MAHATVA.ID - Proses Pemilihan Wali Kota Bogor 2024 kembali menjadi sorotan. Kantor Hukum Sembilan Bintang merilis pernyataan resmi terkait dugaan praktik suap dan gratifikasi yang menyeret salah satu pasangan calon (paslon) dan Komisioner KPUD Kota Bogor.
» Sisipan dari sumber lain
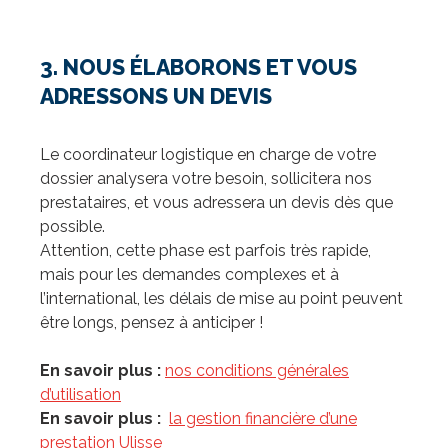
3. NOUS ÉLABORONS ET VOUS
ADRESSONS UN DEVIS
Le coordinateur logistique en charge de votre
dossier analysera votre besoin, sollicitera nos
prestataires, et vous adressera un devis dès que
possible.
Attention, cette phase est parfois très rapide,
mais pour les demandes complexes et à
l’international, les délais de mise au point peuvent
être longs, pensez à anticiper !
En savoir plus :
nos conditions générales
d’utilisation
En savoir plus :
la gestion financière d’une
prestation Ulisse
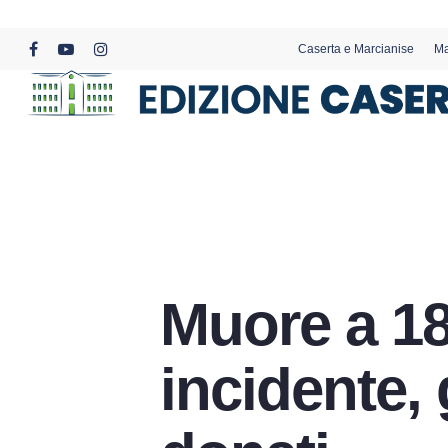
Skip
to
Caserta e Marcianise
Ma
main
facebook
youtube
instagram
content
Muore a 18
incidente,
“Dalam rangka penyelenggaraan Pemilihan Kepala Daerah Serentak Tahun 2024 sebagaimana diamanatkan oleh Undang-Undang Nomor 10 Tahun 2016 tentang Pemilihan Gubernur, Bupati, dan Wali Kota, serta berdasarkan Peraturan Komisi Pemilihan Umum (PKPU) yang berlaku, serta guna memastikan terselenggaranya proses demokrasi yang jujur, adil, dan transparan,” ujar Kantor Hukum Sembilan Bintang dalam siaran pers yang diterima redaksi.
Muhamad Solihin, mewakili kantor hukum tersebut, mengungkapkan secara tegas adanya dugaan suap dan gratifikasi yang dilakukan oleh salah satu paslon kepada penyelenggara negara, dalam hal ini Komisioner KPUD Kota Bogor, demi memenangkan kontestasi Pilkada Serentak 2024.
“Demokrasi, yang seharusnya menjadi sistem unggulan di negara Indonesia kini menghadapi distorsi makna yang cukup serius. Di balik visi misi serta jargon-jargon surgawi tentang partisipasi, kebebasan, dan keadilan, tersimpan realitas yang begitu memprihatinkan: ada dusta dan khianat yang menghiasi demokrasi di Kota Bogor hari ini,” lanjut pernyataan itu.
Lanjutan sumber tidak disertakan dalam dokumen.